Sonuna kadar savaş!

Terör örgütü PKK’nın “sonuna kadar savaş” ı tercih ettiği, erbabının zaten malûmu idi. Leyla Zana anlamayan akıl, görmeyen göz ve sağır kulaklara, “Evet” dedi, “silahlar bizim sigortamızdır!” Ve ilave etti, “Asla silah bırakmayacağız!”

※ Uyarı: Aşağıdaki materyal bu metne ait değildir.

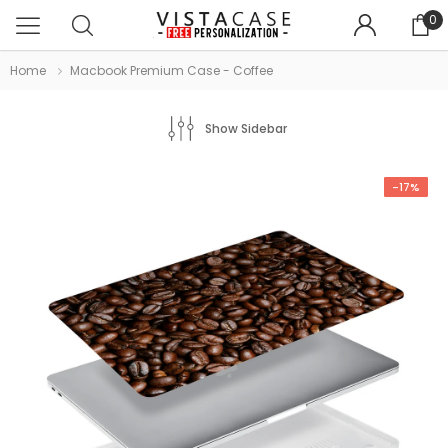
0
Home
Macbook Premium Case - Coffee
Show Sidebar
-17%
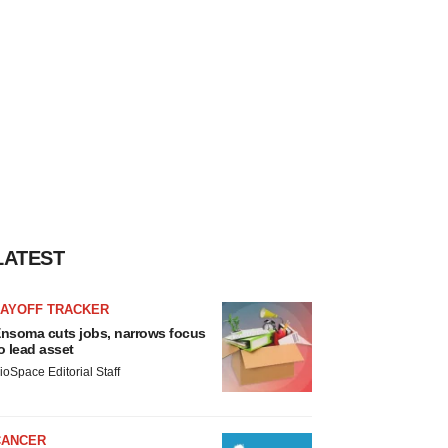
LATEST
LAYOFF TRACKER
nsoma cuts jobs, narrows focus
o lead asset
ioSpace Editorial Staff
CANCER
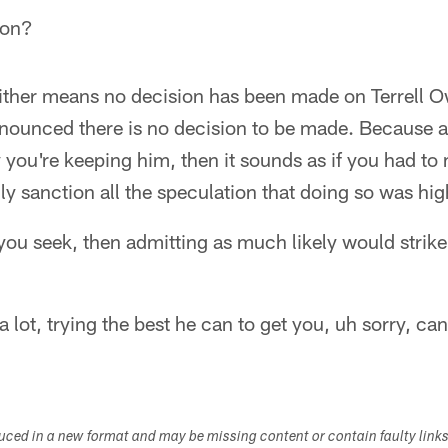
ion?
either means no decision has been made on Terrell O
ounced there is no decision to be made. Because aft
 you're keeping him, then it sounds as if you had to
y sanction all the speculation that doing so was hig
 you seek, then admitting as much likely would strik
a lot, trying the best he can to get you, uh sorry, can
duced in a new format and may be missing content or contain faulty link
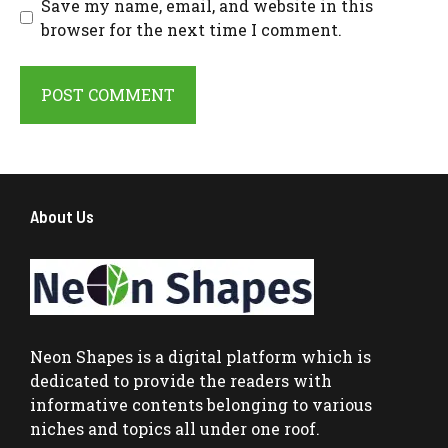
Save my name, email, and website in this
browser for the next time I comment.
About Us
Neon Shapes
is a digital platform which is
dedicated to provide the readers with
informative contents belonging to various
niches and topics all under one roof.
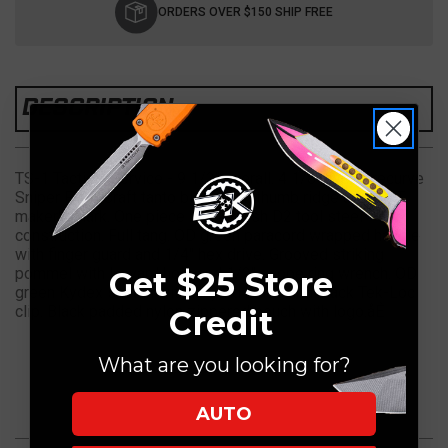
Stock:
ORDERS OVER $150 SHIP FREE
DESCRIPTION
TS-1 Tactical Service - 9 1/2" overall. 4 1/8" hybrid recurve
Sniper Field Craft tanto blade with thumb ridge and MKT
maker's mark. One piece black finish D2 tool steel
construction. Full tang. OD green paracord wrapped handle
with finger guard and 1/4" hex drive. Grooved striking
pommel with lanyard hole and 1/2" scope ring wrench. OD
Get $25 Store
green Kydex sheath with lanyard holes and black Tek-Loc
clip. Black padded nylon zippered pouch with logo.åÊ
Credit
What are you looking for?
AUTO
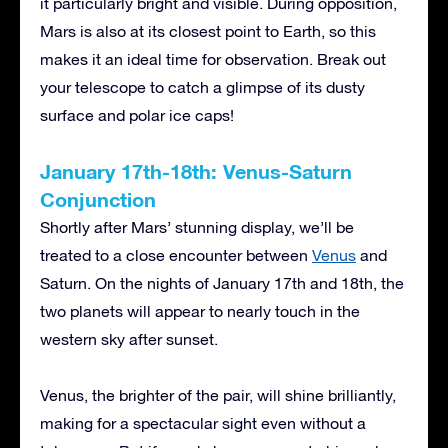
it particularly bright and visible. During opposition,
Mars is also at its closest point to Earth, so this
makes it an ideal time for observation. Break out
your telescope to catch a glimpse of its dusty
surface and polar ice caps!
January 17th-18th: Venus-Saturn
Conjunction
Shortly after Mars’ stunning display, we’ll be
treated to a close encounter between
Venus
and
Saturn. On the nights of January 17th and 18th, the
two planets will appear to nearly touch in the
western sky after sunset.
Venus, the brighter of the pair, will shine brilliantly,
making for a spectacular sight even without a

Hasip Kaplan, “PKK, TSK’yı yenmiştir” derken de, Selahattin Demirtaş Türkiye Cumhuriyeti Genelkurmay Başkanı’na, “Sen kim oluyorsun, sana mı soran oldu, rütben Orgeneral olsa da, bizim gözümüzde sen bir onbaşısın!” diye psikolojik savaşta varılabilecek son noktaya vardığında da PKK olarak, “sonuna kadar savaşı” tercih ettiklerini apaçık ortaya koymuştu. Kirli savaşın ayak oyunlarını bilmeyen sıradan insanlarda yılgınlık meydana geldi. Genelkurmay Başkanı’na hakaret edebildiklerine göre, bunlar “çok cesur olmalı” veya “arkalarında hayli büyük güçler bulunmalı” demeye başladılar. Oysa onlar hiç de cesur değillerdi. PKK veya devlete paralel kuruluş olan KCK’nın ilkokul mezunu bile olmayan sıradan bir belediye çalışanı karşısında süt dökmüş kedi gibi kıvranıyorlardı. “Arkalarındaki güç” ne ve kim olursa olsun hiçbir anlam ifade etmiyordu, çünkü arkalarında, “millet” yoktu, “halk” yoktu, hatta “Kürtlerin yüzde 80’i” bile yoktu. Arkasında halk olmayan hangi güç ne kadar güçlü olursa olsun arkasında halkın gücü olan bir irade karşısında yenilmeye mahkûmdur. İşte Afganistan. Arkasına İngiltere ve Türkiye başta olmak üzere pek çok NATO ülkesini almış olmasına ve kirli savaşın en iğrenç metotlarını kullanmasına rağmen ABD hâlâ zafer sağlayamadı. Bırakın zaferi, ha yenildi ha yenilecek..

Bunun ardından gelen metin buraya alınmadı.